2. Authentication on preview URLs. Even basic HTTP authentication is better than nothing. Your preview environments are running on publicly resolvable DNS entries with valid TLS certificates. Without authentication, they’re functionally public websites running your application with known test credentials. We’ve seen attackers use preview environments as reconnaissance tools — they reveal API structures, error handling behavior, and internal tooling that isn’t visible on production.

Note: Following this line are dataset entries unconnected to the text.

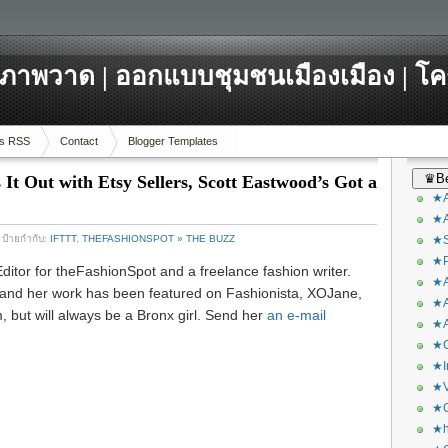
ภาพวาด | ออกแบบชุมชนเมืองเมือง | โ
s RSS
Contact
Blogger Templates
♛Be
 It Out with Etsy Sellers, Scott Eastwood’s Got a
★A
★A
/ ป้ายกำกับ:
IFTTT
,
THEFASHIONSPOT » THE BUZZ
★S
★P
Editor for theFashionSpot and a freelance fashion writer.
★A
g and her work has been featured on Fashionista, XOJane,
★A
 but will always be a Bronx girl. Send her
an e-mail
★A
★C
★I
★V
★O
★h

3. Secrets rotation separate from production. This is the one I see violated most often. Preview environments should use entirely separate API keys, database credentials, and third-party service accounts from staging and production. If a preview environment is compromised (and the attack surface is large — every PR creates a new one), the blast radius should be contained to test accounts. I’ve audited companies where preview environments had the same Stripe API keys as staging. One misconfiguration away from charging real customers from a PR branch.

4. Network policies preventing cross-namespace access. Your Kubernetes namespace isolation is good, but are you enforcing NetworkPolicies that prevent preview namespaces from reaching production or staging services? Default Kubernetes networking allows cross-namespace traffic. A compromised or buggy preview deployment could potentially reach production databases if network policies aren’t explicit.

5. Egress controls. Preview environments running arbitrary PR code should have restricted egress. A malicious or compromised PR could exfiltrate data, mine cryptocurrency, or attack external systems from your infrastructure. At minimum, restrict egress to known-good endpoints.

The convenience of ephemeral environments doesn’t excuse security shortcuts. Every preview environment is a temporary expansion of your attack surface. Treat them accordingly.

I’d be happy to share our preview environment security checklist if there’s interest — we developed it after a penetration test found 4 critical issues in a client’s preview setup.